We detoured from our flexible Lewis and Clark National Historic Trail itinerary to visit Lincoln, NE, on our way from St. Joseph, MO, to Sioux City, IA, for the night. Here are a few highlights of our long midday break in Lincoln.
We parked in a public parking garage and took a walking tour of downtown, heading first to the impressive State Capitol building, then strolling down Centennial Mall full of memorials toward the university, where we stopped in at the Nebraska History Museum because it had a special exhibit on Japanese Americans (sponsored by Kawasaki). Nebraska had several POW camps during World War II, but no Japanese internment camps. Ben Kuroki, a nisei Boy from Nebraska, became a war hero, flying bombing missions over Europe, North Africa, and Japan, and writing a book about it published in 1946. In the Museum's gift shop we bought the book about Nebraska POW Camps that I blogged a bit about, and I browsed enough of Homesteading the Plains to buy a Kindle version so I could blog passages from it. I've blogged many passages from University of Nebraska Press books over the years, including several about baseball in Asia and Australia and a few in their Bison Books (general interest) series.
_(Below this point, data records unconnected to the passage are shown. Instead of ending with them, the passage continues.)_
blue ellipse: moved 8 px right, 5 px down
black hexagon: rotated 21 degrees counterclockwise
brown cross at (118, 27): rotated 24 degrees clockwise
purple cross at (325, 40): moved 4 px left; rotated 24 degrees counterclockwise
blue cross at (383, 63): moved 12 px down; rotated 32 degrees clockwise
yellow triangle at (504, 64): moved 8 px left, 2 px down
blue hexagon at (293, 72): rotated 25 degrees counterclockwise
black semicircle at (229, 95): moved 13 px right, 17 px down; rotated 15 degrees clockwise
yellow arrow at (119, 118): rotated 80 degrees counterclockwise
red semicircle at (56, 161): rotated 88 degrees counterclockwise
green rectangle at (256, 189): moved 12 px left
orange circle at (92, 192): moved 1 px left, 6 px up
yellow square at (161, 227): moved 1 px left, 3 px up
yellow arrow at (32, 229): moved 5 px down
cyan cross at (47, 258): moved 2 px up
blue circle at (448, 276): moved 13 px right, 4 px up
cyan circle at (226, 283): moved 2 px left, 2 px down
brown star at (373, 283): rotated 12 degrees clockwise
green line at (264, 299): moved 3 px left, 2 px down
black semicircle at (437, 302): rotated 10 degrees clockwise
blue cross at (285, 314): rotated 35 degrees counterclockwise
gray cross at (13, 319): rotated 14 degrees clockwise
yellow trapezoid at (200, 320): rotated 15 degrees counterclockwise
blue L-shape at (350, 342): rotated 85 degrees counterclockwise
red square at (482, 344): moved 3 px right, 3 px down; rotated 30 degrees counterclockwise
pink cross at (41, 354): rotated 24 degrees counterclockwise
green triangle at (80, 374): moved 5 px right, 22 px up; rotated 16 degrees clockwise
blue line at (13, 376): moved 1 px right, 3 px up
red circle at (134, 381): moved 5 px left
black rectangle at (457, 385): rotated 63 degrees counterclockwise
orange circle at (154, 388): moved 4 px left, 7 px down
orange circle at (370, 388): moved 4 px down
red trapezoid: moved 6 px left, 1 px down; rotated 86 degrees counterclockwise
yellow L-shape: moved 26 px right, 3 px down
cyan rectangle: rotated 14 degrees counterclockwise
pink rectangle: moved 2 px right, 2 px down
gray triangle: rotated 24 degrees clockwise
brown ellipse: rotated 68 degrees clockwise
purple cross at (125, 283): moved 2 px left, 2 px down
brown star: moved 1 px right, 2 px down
We were late getting out of Lincoln because we lost our car! We first looked in the wrong one of two similarly configured parking structures within two blocks of each other. When, after walking by each stall in all 6 floors, we asked about whether our car might have been towed, the attendants pointed us to the other structure two blocks away, where we found our car just where we had left it. After consoling ourselves with a late lunch, we lit out on I-80 and I-29 into Sioux City, IA, where we checked into Stoney Creek Hotel, a rustic, cowboy-themed midwestern chain we had never heard of before. It was pleasant enough, and convenient enough that we spent another night there on the way back down river. That night, we ate at Famous Dave's barbecue restaurant nearby, our last major overindulgence in meat on this trip.